Author: Sabrina Bowman, Outreach Director at GreenPAC

As a Canadian, I identify deeply with the natural world we are surrounded by in this vast, wild country. When I was growing up, my parents had a cottage just south of Algonquin Park in Ontario. My brother and I would spend hours peering at fish through slats in the dock, swimming, exploring the back woods and creating fantastic worlds from rocks, sticks and pieces of moss that we found. Despite growing up in the urban heart of Toronto, I grew a tremendous appreciation for Canada’s natural world.

I’ve been involved in the environmental field for about 15 years or so, and in the past eight years, I’ve watched the environment be disregarded through the destruction of environmental regulations, de-funding of scientists, and pursuing of environmental charities that are critical of the tar sands.

At the same time, environment continues to rank high in the list of priorities for Canadians. And some provinces (BC, Ontario and Quebec for example) are taking on our environmental issues such as climate change with commitment.

Despite this excellent regional work, we still need to see leadership at the federal level. It would be wonderful if, we went from being environmental laggards on the world stage, to leading the charge in global environmental sustainability. I’d love to see the day when we are innovators in green energy, water and energy efficiency, compact cities and smartly planned infrastructure, and harvesting resources in ways that respect indigenous people and the resources themselves.

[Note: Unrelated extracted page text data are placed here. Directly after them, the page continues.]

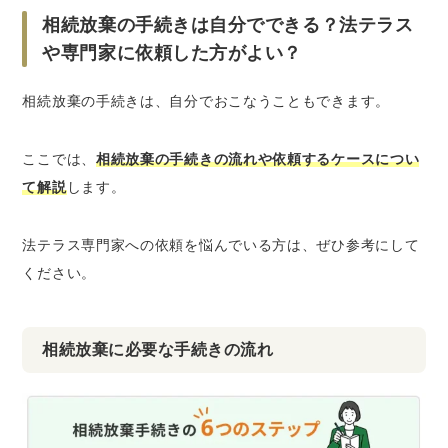
相続放棄の手続きは自分でできる？法テラス
や専門家に依頼した方がよい？
相続放棄の手続きは、自分でおこなうこともできます。
ここでは、
相続放棄の手続きの流れや依頼するケースについ
て解説
します。
法テラス専門家への依頼を悩んでいる方は、ぜひ参考にして
ください。
相続放棄に必要な手続きの流れ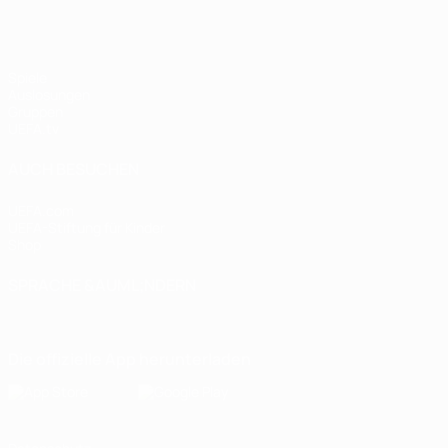
Spiele
Auslosungen
Gruppen
UEFA.tv
AUCH BESUCHEN
UEFA.com
UEFA-Stiftung für Kinder
Shop
SPRACHE &AUML;NDERN
Deutsch
English
Français
Deutsch
Русский
Español
Italiano
Die offizielle App herunterladen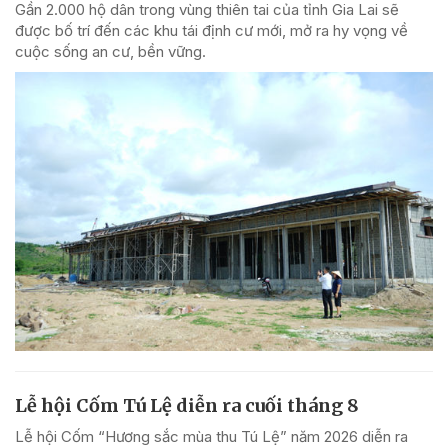
Gần 2.000 hộ dân trong vùng thiên tai của tỉnh Gia Lai sẽ
được bố trí đến các khu tái định cư mới, mở ra hy vọng về
cuộc sống an cư, bền vững.
Lễ hội Cốm Tú Lệ diễn ra cuối tháng 8
Lễ hội Cốm “Hương sắc mùa thu Tú Lệ” năm 2026 diễn ra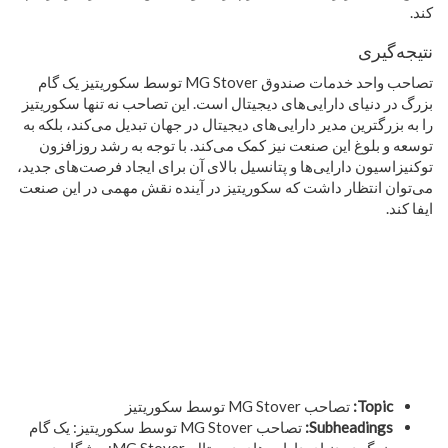
کند.
نتیجه‌گیری
تصاحب واحد خدمات صندوق MG Stover توسط سکوریتیز یک گام
بزرگ در دنیای دارایی‌های دیجیتال است. این تصاحب نه تنها سکوریتیز
را به بزرگترین مدیر دارایی‌های دیجیتال در جهان تبدیل می‌کند، بلکه به
توسعه و بلوغ این صنعت نیز کمک می‌کند. با توجه به رشد روزافزون
توکنیزاسیون دارایی‌ها و پتانسیل بالای آن برای ایجاد فرصت‌های جدید،
می‌توان انتظار داشت که سکوریتیز در آینده نقش مهمی در این صنعت
ایفا کند.
Topic:
تصاحب MG Stover توسط سکوریتیز
Subheadings:
تصاحب MG Stover توسط سکوریتیز: یک گام
بزرگ در دنیای دارایی‌های دیجیتال, MG Stover: پیشگام در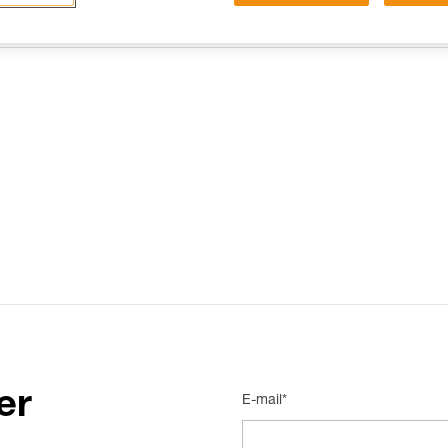
15 RISPOSTE FREQUENTI
CONTATTI
er
E-mail*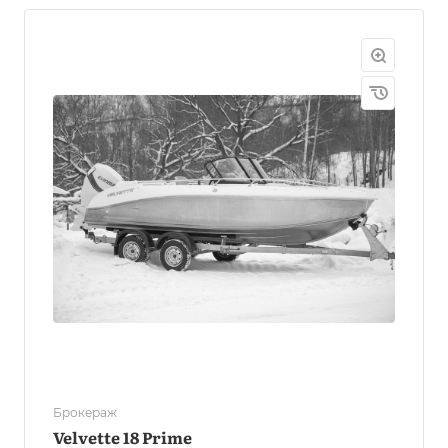
Брокераж
Velvette 18 Prime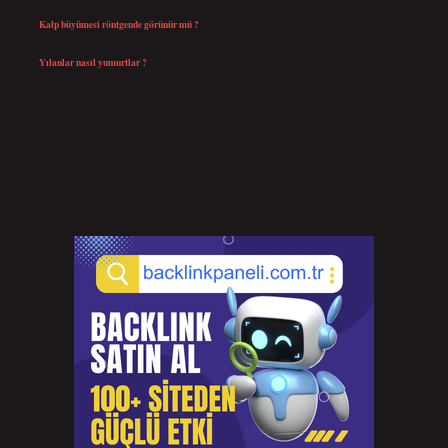
Temmuz 25, 2026
Kalp büyümesi röntgende görünür mü ?
Temmuz 23, 2026
Yılanlar nasıl yumurtlar ?
Temmuz 15, 2026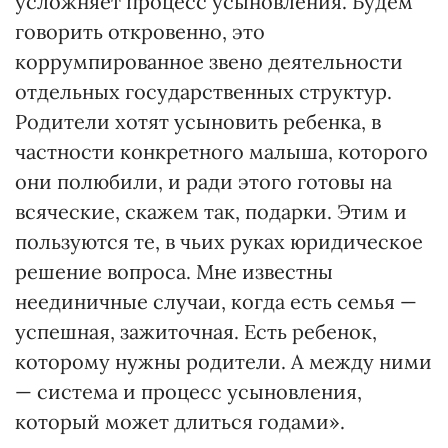
усложняет процесс усыновления. Будем
говорить откровенно, это
коррумпированное звено деятельности
отдельных государственных структур.
Родители хотят усыновить ребенка, в
частности конкретного малыша, которого
они полюбили, и ради этого готовы на
всяческие, скажем так, подарки. Этим и
пользуются те, в чьих руках юридическое
решение вопроса. Мне известны
неединичные случаи, когда есть семья —
успешная, зажиточная. Есть ребенок,
которому нужны родители. А между ними
— система и процесс усыновления,
который может длиться годами».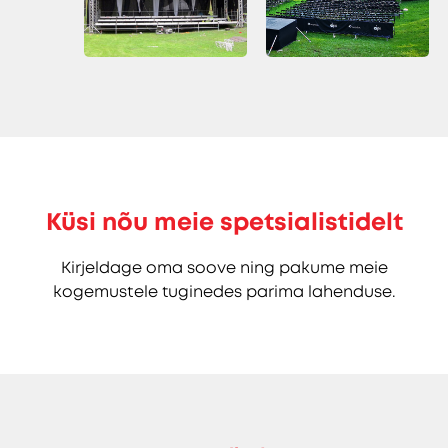
Küsi nõu meie spetsialistidelt
Kirjeldage oma soove ning pakume meie
kogemustele tuginedes parima lahenduse.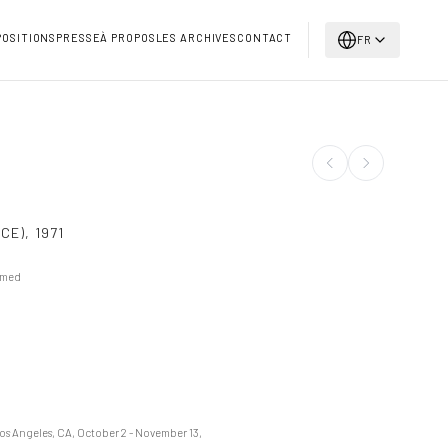
POSITIONS
PRESSE
À PROPOS
LES ARCHIVES
CONTACT
FR
CE)
,
1971
amed
Los Angeles, CA, October 2 - November 13,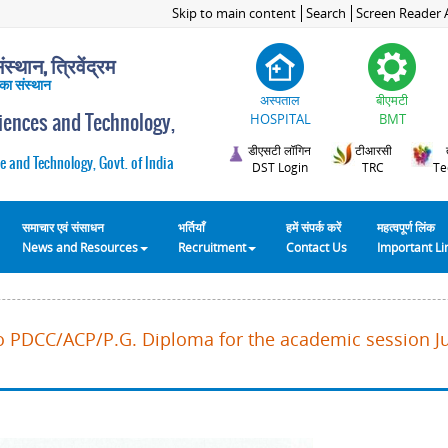
Skip to main content
Search
Screen Reader 
स्थान, त्रिवेंद्रम
 का संस्थान
अस्पताल
बीएमटी
ciences and Technology,
HOSPITAL
BMT
डीएसटी लॉगिन
टीआरसी
e and Technology, Govt. of India
DST Login
TRC
Te
समाचार एवं संसाधन
भर्तियाँ
हमें संपर्क करें
महत्वपूर्ण लिंक
News and Resources
Recruitment
Contact Us
Important L
o PDCC/ACP/P.G. Diploma for the academic session Ju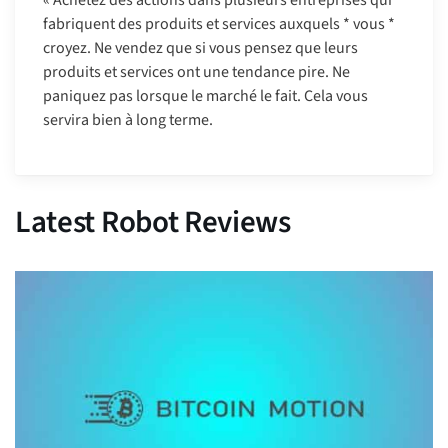
fabriquent des produits et services auxquels * vous *
croyez. Ne vendez que si vous pensez que leurs
produits et services ont une tendance pire. Ne
paniquez pas lorsque le marché le fait. Cela vous
servira bien à long terme.
Latest Robot Reviews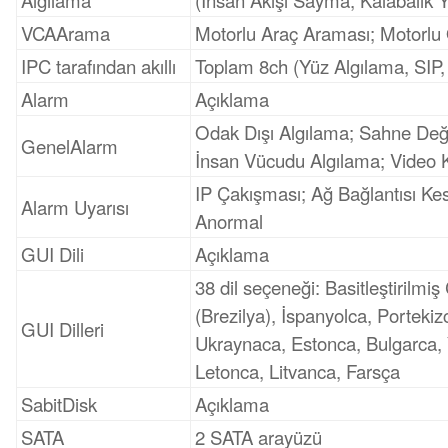
Algılama
(İnsan Akışı Sayma, Kalabalık 
VCAArama
Motorlu Araç Araması; Motorl
IPC tarafından akıllı
Toplam 8ch (Yüz Algılama, SIP
Alarm
Açıklama
Odak Dışı Algılama; Sahne Deği
GenelAlarm
İnsan Vücudu Algılama; Video K
IP Çakışması; Ağ Bağlantısı Kes
Alarm Uyarısı
Anormal
GUI Dili
Açıklama
38 dil seçeneği: Basitleştirilmi
(Brezilya), İspanyolca, Porteki
GUI Dilleri
Ukraynaca, Estonca, Bulgarca, 
Letonca, Litvanca, Farsça
SabitDisk
Açıklama
SATA
2 SATA arayüzü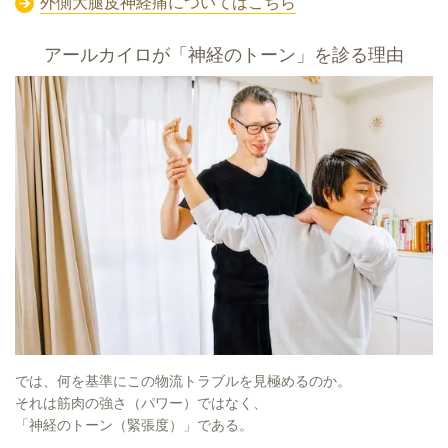
外側大腿皮神経痛についてはこちら
アールカイロが「神経のトーン」を診る理由
では、何を基準にこの物流トラブルを見極めるのか。
それは筋肉の強さ（パワー）ではなく、
「神経のトーン（緊張度）」である。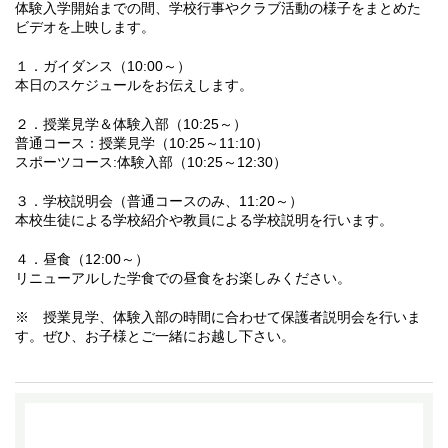
体験入学開始までの間、学校行事やクラブ活動の様子をまとめた
ビデオを上映します。
１．ガイダンス（10:00～）
本日のスケジュールをお伝えします。
２．授業見学＆体験入部（10:25～）
普通コース：授業見学（10:25～11:10）
スポーツコース:体験入部（10:25～12:30）
３．学校説明会（普通コースのみ、11:20～）
本校生徒による学校紹介や教員による学校説明を行います。
４．昼食（12:00～）
リニューアルした学食での昼食をお楽しみください。
※ 授業見学、体験入部の時間に合わせて保護者説明会を行いま
す。ぜひ、お子様とご一緒にお越し下さい。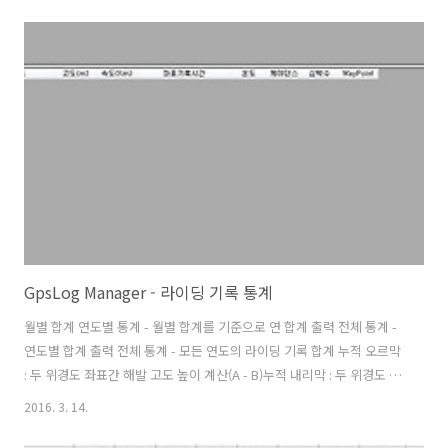
다. 라이딩 정보 그래프는 지도 때문에 크기를 작게 했으나 통계 그래프
는 GPS 로그 데이터 그리드 뷰(아래)를 뒤로 숨기고 그래프를 크게 확장
해서 가독성을 높였다. 연도별(1~12월) 통계 연도별 통계 보기는 전체 보
기와 동일하다 연도-월 방식으로 표시하면 텍스트가 길어져 X측 글자가
2줄로 만들어 질 경우가 있기 때문에 짧게 월만 표시했다. 해당 연도는 조
회 조건과 그래프 오른쪽 상단에 현재..
GpsLog Manager - 라이딩 기록 통계
월별 합계 연도별 통계 - 월별 합계를 기준으로 연 합계 출력 전체 통계 -
연도별 합계 출력 전체 통계 - 모든 연도의 라이딩 기록 합계 누적 오르막
: 두 위경도 좌표간 해발 고도 높이 계산(A - B)누적 내리막 : 두 위경도 좌
표간 해발 고도 낮이 계산(B - A)칼로리(kcal)은 자전거 탈 때 소모되는
2016. 3. 14.
칼로리 공식으로 계산 (출처:구글) 계산공식 kcal = 몸무계(Weight) X 평
균속도별 칼로리소모량 X 운동시간(분:Minute) 고도에 따라 칼로리 소모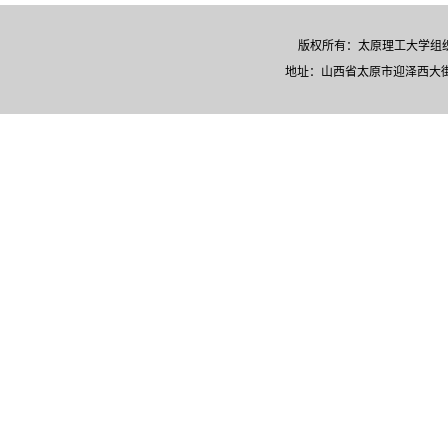
版权所有：太原理工大学
地址：山西省太原市迎泽西大街79号 |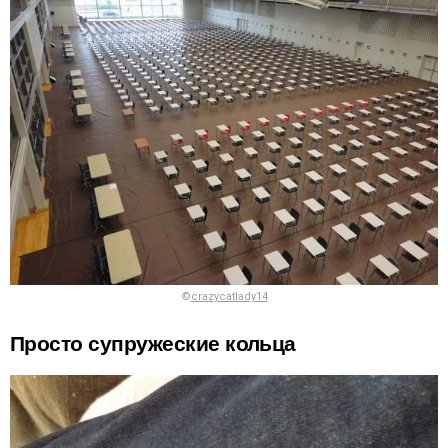
©
crazycatlady14
Просто супружеские кольца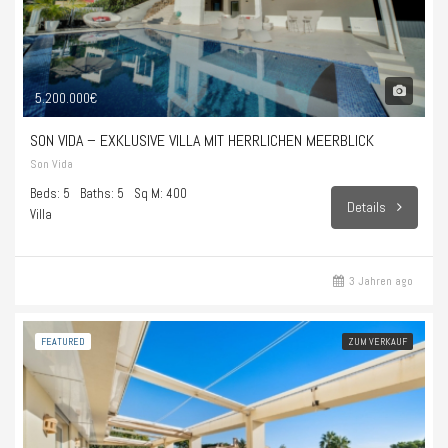
5.200.000€
SON VIDA – EXKLUSIVE VILLA MIT HERRLICHEN MEERBLICK
Son Vida
Beds: 5
Baths: 5
Sq M: 400
Details
Villa
3 Jahren ago
FEATURED
ZUM VERKAUF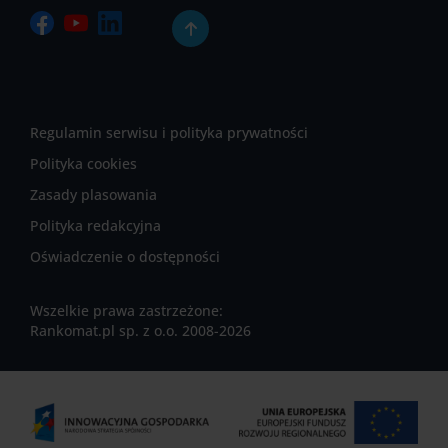
Regulamin serwisu i polityka prywatności
Polityka cookies
Zasady plasowania
Polityka redakcyjna
Oświadczenie o dostępności
Wszelkie prawa zastrzeżone:
Rankomat.pl sp. z o.o. 2008-2026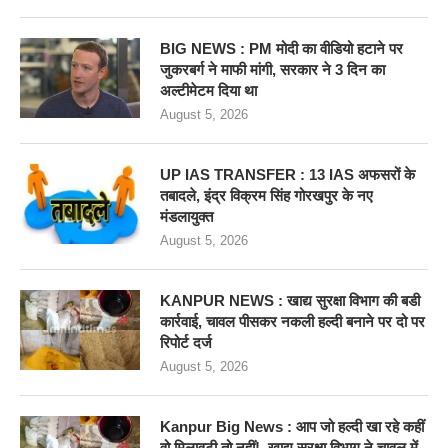
BIG NEWS : PM मोदी का वीडियो हटाने पर
जुकरबर्ग ने माफी मांगी, सरकार ने 3 दिन का
अल्टीमेटम दिया था
August 5, 2026
UP IAS TRANSFER : 13 IAS अफसरों के
तबादले, इंद्र विक्रम सिंह गोरखपुर के नए
मंडलायुक्त
August 5, 2026
KANPUR NEWS : खाद्य सुरक्षा विभाग की बडी
कार्रवाई, चावल पीसकर नकली हल्दी बनाने पर दो पर
रिपोर्ट दर्ज
August 5, 2026
Kanpur Big News : आप जो हल्दी खा रहे कहीं
वो मिलावटी तो नहीं!, खाद्य सुरक्षा विभाग ने चावल में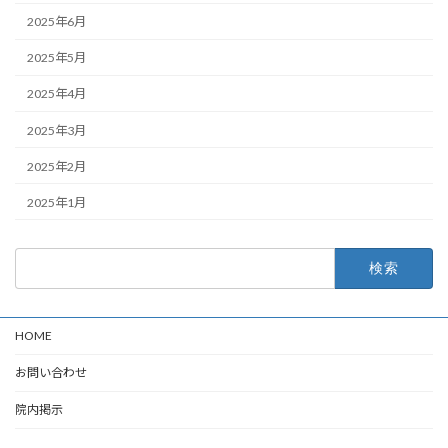
2025年6月
2025年5月
2025年4月
2025年3月
2025年2月
2025年1月
検
索:
HOME
お問い合わせ
院内掲示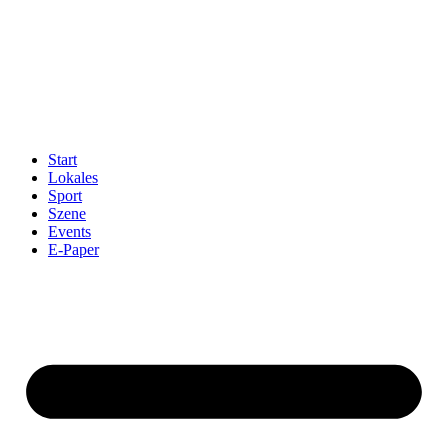
Start
Lokales
Sport
Szene
Events
E-Paper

In order to get there though, we are going to require a much stronger dedication to putting the environment at the top of the federal “to-do” list. I wish it were as simple as electing a different government, but I don’t think that’s the case. There needs to be a fundamental shift in all the parties towards not only understanding environmental and economic sustainability, but embracing it. We need to see all parties and their representatives making the link between the environment and economy, and recognizing that you can’t have one without the other.

How does this shift occur? It starts with relationships and the parties themselves. Like you and I, all parties have people with varying opinions. Just because they share an ideology does not mean they agree on everything. GreenPac is going to find those candidates who are driven towards environmental protection, regardless of party lines. By working with them, there’s an opportunity to find other similarly-minded people in each party and to start pushing the environment across parties.